■ Aim of the exercise ■
Exact copy required. Repeat the records, but keep the pictures out.

════════

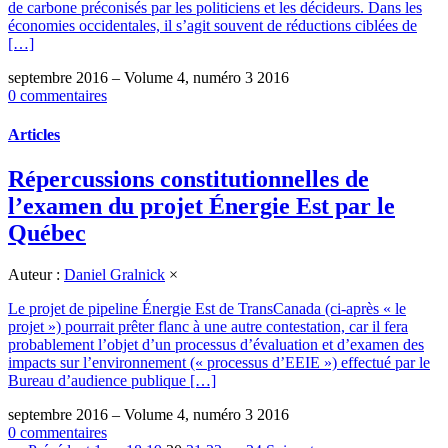
de carbone préconisés par les politiciens et les décideurs. Dans les
économies occidentales, il s’agit souvent de réductions ciblées de
[…]
septembre 2016 – Volume 4, numéro 3 2016
0 commentaires
Articles
Répercussions constitutionnelles de
l’examen du projet Énergie Est par le
Québec
Auteur :
Daniel Gralnick
×
Le projet de pipeline Énergie Est de TransCanada (ci-après « le
projet ») pourrait prêter flanc à une autre contestation, car il fera
probablement l’objet d’un processus d’évaluation et d’examen des
impacts sur l’environnement (« processus d’EEIE ») effectué par le
Bureau d’audience publique […]
septembre 2016 – Volume 4, numéro 3 2016
0 commentaires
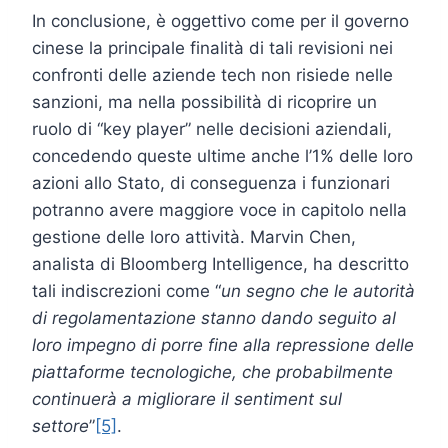
In conclusione, è oggettivo come per il governo
cinese la principale finalità di tali revisioni nei
confronti delle aziende tech non risiede nelle
sanzioni, ma nella possibilità di ricoprire un
ruolo di “key player” nelle decisioni aziendali,
concedendo queste ultime anche l’1% delle loro
azioni allo Stato, di conseguenza i funzionari
potranno avere maggiore voce in capitolo nella
gestione delle loro attività. Marvin Chen,
analista di Bloomberg Intelligence, ha descritto
tali indiscrezioni come “
un segno che le autorità
di regolamentazione stanno dando seguito al
loro impegno di porre fine alla repressione delle
piattaforme tecnologiche, che probabilmente
continuerà a migliorare il sentiment sul
settore
”
[5]
.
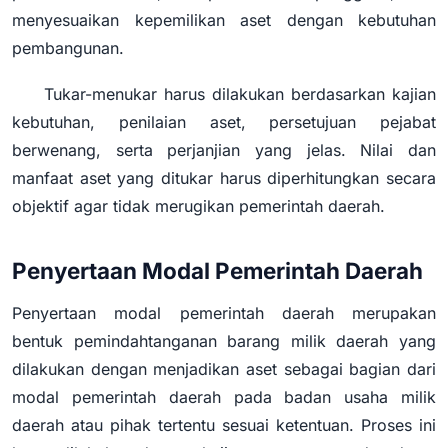
menyesuaikan kepemilikan aset dengan kebutuhan
pembangunan.
Tukar-menukar harus dilakukan berdasarkan kajian
kebutuhan, penilaian aset, persetujuan pejabat
berwenang, serta perjanjian yang jelas. Nilai dan
manfaat aset yang ditukar harus diperhitungkan secara
objektif agar tidak merugikan pemerintah daerah.
Penyertaan Modal Pemerintah Daerah
Penyertaan modal pemerintah daerah merupakan
bentuk pemindahtanganan barang milik daerah yang
dilakukan dengan menjadikan aset sebagai bagian dari
modal pemerintah daerah pada badan usaha milik
daerah atau pihak tertentu sesuai ketentuan. Proses ini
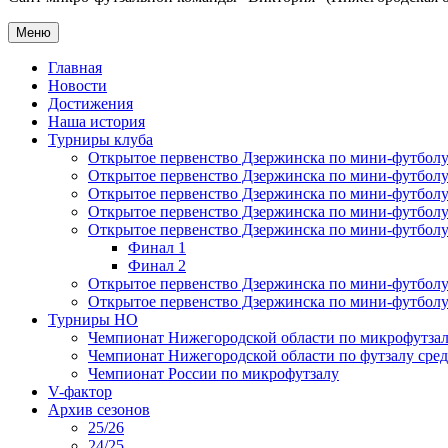
Меню
Главная
Новости
Достижения
Наша история
Турниры клуба
Открытое первенство Дзержинска по мини-футболу 
Открытое первенство Дзержинска по мини-футболу 
Открытое первенство Дзержинска по мини-футболу 
Открытое первенство Дзержинска по мини-футболу 
Открытое первенство Дзержинска по мини-футболу 
Финал 1
Финал 2
Открытое первенство Дзержинска по мини-футболу
Открытое первенство Дзержинска по мини-футболу 
Турниры НО
Чемпионат Нижегородской области по микрофутзал
Чемпионат Нижегородской области по футзалу сре
Чемпионат России по микрофутзалу
V-фактор
Архив сезонов
25/26
24/25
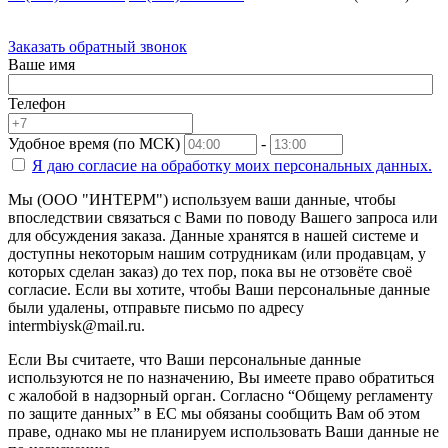
Заказать обратный звонок
Ваше имя
Телефон
Удобное время (по МСК)
-
Я даю согласие на
обработку моих персональных данных.
Мы (ООО "ИНТЕРМ") используем ваши данные, чтобы
впоследствии связаться с Вами по поводу Вашего запроса или
для обсуждения заказа. Данные хранятся в нашей системе и
доступны некоторым нашим сотрудникам (или продавцам, у
которых сделан заказ) до тех пор, пока вы не отзовёте своё
согласие. Если вы хотите, чтобы Ваши персональные данные
были удалены, отправьте письмо по адресу
intermbiysk@mail.ru.
Если Вы считаете, что Ваши персональные данные
используются не по назначению, Вы имеете право обратиться
с жалобой в надзорный орган. Согласно “Общему регламенту
по защите данных” в ЕС мы обязаны сообщить Вам об этом
праве, однако мы не планируем использовать Ваши данные не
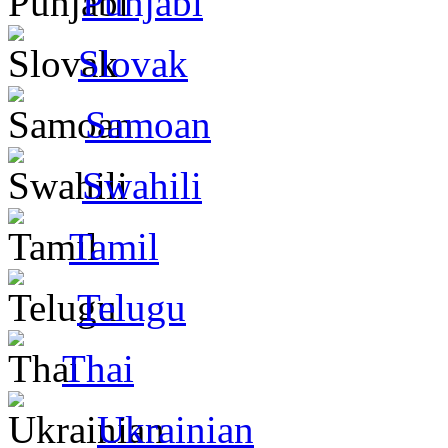
Punjabi
Slovak
Samoan
Swahili
Tamil
Telugu
Thai
Ukrainian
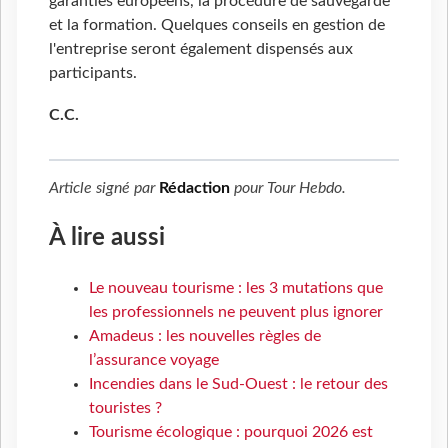
garanties européens, la procédure de sauvegarde
et la formation. Quelques conseils en gestion de
l'entreprise seront également dispensés aux
participants.
C.C.
Article signé par
Rédaction
pour
Tour Hebdo
.
À lire aussi
Le nouveau tourisme : les 3 mutations que
les professionnels ne peuvent plus ignorer
Amadeus : les nouvelles règles de
l’assurance voyage
Incendies dans le Sud-Ouest : le retour des
touristes ?
Tourisme écologique : pourquoi 2026 est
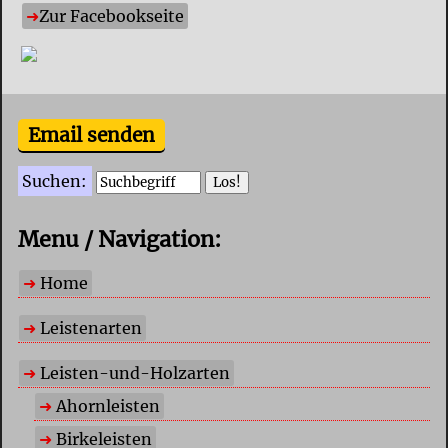
Zur Facebookseite
Email senden
Suchen:
Menu / Navigation:
Home
Leistenarten
Leisten-und-Holzarten
Ahornleisten
Birkeleisten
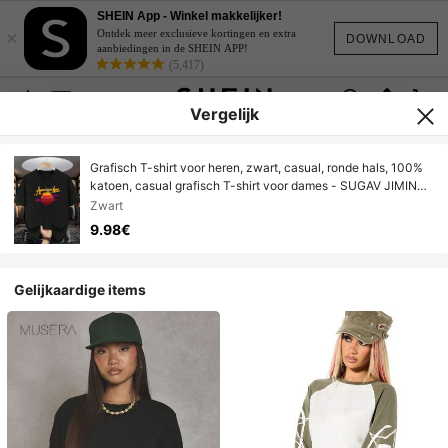
SHEIN App - Winkel makkelijker!
×
Ontdek meer exclusieve kortingen en extra
DOWNLOAD
aanbiedingen in de SHEIN APP!
(5,417)
Vergelijk
Grafisch T-shirt voor heren, zwart, casual, ronde hals, 100%
katoen, casual grafisch T-shirt voor dames - SUGAV JIMIN
JINRM J-HOPE, kleurrijke letterprint, korte mouwen, ronde
Zwart
hals, elastische katoenmix, perfect voor lente, zomer en
9.98€
herfst, casual kleding, leuk ontwerp, elastische stof, ideaal
cadeau voor vader of vrienden, maten tot XXXL,
vakantiecadeau.
Gelijkaardige items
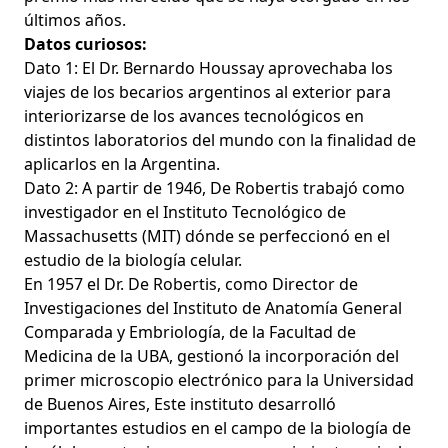
últimos años.
Datos curiosos:
Dato 1: El Dr. Bernardo Houssay aprovechaba los
viajes de los becarios argentinos al exterior para
interiorizarse de los avances tecnológicos en
distintos laboratorios del mundo con la finalidad de
aplicarlos en la Argentina.
Dato 2: A partir de 1946, De Robertis trabajó como
investigador en el Instituto Tecnológico de
Massachusetts (MIT) dónde se perfeccionó en el
estudio de la biología celular.
En 1957 el Dr. De Robertis, como Director de
Investigaciones del Instituto de Anatomía General
Comparada y Embriología, de la Facultad de
Medicina de la UBA, gestionó la incorporación del
primer microscopio electrónico para la Universidad
de Buenos Aires, Este instituto desarrolló
importantes estudios en el campo de la biología de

════════

■ Result of the task ■
de carbone préconisés par les politiciens et les décideurs. Dans les
économies occidentales, il s’agit souvent de réductions ciblées de
[…]
septembre 2016 – Volume 4, numéro 3 2016
0 commentaires
Articles
Répercussions constitutionnelles de
l’examen du projet Énergie Est par le
Québec
Auteur :
Daniel Gralnick
×
Le projet de pipeline Énergie Est de TransCanada (ci-après « le
projet ») pourrait prêter flanc à une autre contestation, car il fera
probablement l’objet d’un processus d’évaluation et d’examen des
impacts sur l’environnement (« processus d’EEIE ») effectué par le
Bureau d’audience publique […]
septembre 2016 – Volume 4, numéro 3 2016
0 commentaires
In conclusione, è oggettivo come per il governo
cinese la principale finalità di tali revisioni nei
confronti delle aziende tech non risiede nelle
sanzioni, ma nella possibilità di ricoprire un
ruolo di “key player” nelle decisioni aziendali,
concedendo queste ultime anche l’1% delle loro
azioni allo Stato, di conseguenza i funzionari
potranno avere maggiore voce in capitolo nella
gestione delle loro attività. Marvin Chen,
analista di Bloomberg Intelligence, ha descritto
tali indiscrezioni come “
un segno che le autorità
di regolamentazione stanno dando seguito al
loro impegno di porre fine alla repressione delle
piattaforme tecnologiche, che probabilmente
continuerà a migliorare il sentiment sul
settore
”
[5]
.
menyesuaikan kepemilikan aset dengan kebutuhan
pembangunan.
Tukar-menukar harus dilakukan berdasarkan kajian
kebutuhan, penilaian aset, persetujuan pejabat
berwenang, serta perjanjian yang jelas. Nilai dan
manfaat aset yang ditukar harus diperhitungkan secara
objektif agar tidak merugikan pemerintah daerah.
Penyertaan Modal Pemerintah Daerah
Penyertaan modal pemerintah daerah merupakan
bentuk pemindahtanganan barang milik daerah yang
dilakukan dengan menjadikan aset sebagai bagian dari
modal pemerintah daerah pada badan usaha milik
daerah atau pihak tertentu sesuai ketentuan. Proses ini
Меню
Главная
Новости
Достижения
Наша история
Турниры клуба
Открытое первенство Дзержинска по мини-футболу 
Открытое первенство Дзержинска по мини-футболу 
Открытое первенство Дзержинска по мини-футболу 
Открытое первенство Дзержинска по мини-футболу 
Открытое первенство Дзержинска по мини-футболу 
Финал 1
Финал 2
Открытое первенство Дзержинска по мини-футболу
Открытое первенство Дзержинска по мини-футболу 
Турниры НО
Чемпионат Нижегородской области по микрофутзал
Чемпионат Нижегородской области по футзалу сре
Чемпионат России по микрофутзалу
V-фактор
Архив сезонов
25/26
24/25
Заказать обратный звонок
Ваше имя
Телефон
Удобное время (по МСК)
-
Я даю согласие на
обработку моих персональных данных.
Мы (ООО "ИНТЕРМ") используем ваши данные, чтобы
впоследствии связаться с Вами по поводу Вашего запроса или
для обсуждения заказа. Данные хранятся в нашей системе и
доступны некоторым нашим сотрудникам (или продавцам, у
которых сделан заказ) до тех пор, пока вы не отзовёте своё
согласие. Если вы хотите, чтобы Ваши персональные данные
были удалены, отправьте письмо по адресу
intermbiysk@mail.ru.
Если Вы считаете, что Ваши персональные данные
используются не по назначению, Вы имеете право обратиться
с жалобой в надзорный орган. Согласно “Общему регламенту
по защите данных” в ЕС мы обязаны сообщить Вам об этом
праве, однако мы не планируем использовать Ваши данные не
Punjabi
Slovak
Samoan
Swahili
Tamil
Telugu
Thai
Ukrainian
garanties européens, la procédure de sauvegarde
et la formation. Quelques conseils en gestion de
l'entreprise seront également dispensés aux
participants.
C.C.
Article signé par
Rédaction
pour
Tour Hebdo
.
À lire aussi
Le nouveau tourisme : les 3 mutations que
les professionnels ne peuvent plus ignorer
Amadeus : les nouvelles règles de
l’assurance voyage
Incendies dans le Sud-Ouest : le retour des
touristes ?
Tourisme écologique : pourquoi 2026 est
Zur Facebookseite
Email senden
Suchen:
Menu / Navigation:
Home
Leistenarten
Leisten-und-Holzarten
Ahornleisten
Birkeleisten
SHEIN App - Winkel makkelijker!
×
Ontdek meer exclusieve kortingen en extra
DOWNLOAD
aanbiedingen in de SHEIN APP!
(5,417)
Vergelijk
Grafisch T-shirt voor heren, zwart, casual, ronde hals, 100%
katoen, casual grafisch T-shirt voor dames - SUGAV JIMIN
JINRM J-HOPE, kleurrijke letterprint, korte mouwen, ronde
Zwart
hals, elastische katoenmix, perfect voor lente, zomer en
9.98€
herfst, casual kleding, leuk ontwerp, elastische stof, ideaal
cadeau voor vader of vrienden, maten tot XXXL,
vakantiecadeau.
Gelijkaardige items
últimos años.
Datos curiosos:
Dato 1: El Dr. Bernardo Houssay aprovechaba los
viajes de los becarios argentinos al exterior para
interiorizarse de los avances tecnológicos en
distintos laboratorios del mundo con la finalidad de
aplicarlos en la Argentina.
Dato 2: A partir de 1946, De Robertis trabajó como
investigador en el Instituto Tecnológico de
Massachusetts (MIT) dónde se perfeccionó en el
estudio de la biología celular.
En 1957 el Dr. De Robertis, como Director de
Investigaciones del Instituto de Anatomía General
Comparada y Embriología, de la Facultad de
Medicina de la UBA, gestionó la incorporación del
primer microscopio electrónico para la Universidad
de Buenos Aires, Este instituto desarrolló
importantes estudios en el campo de la biología de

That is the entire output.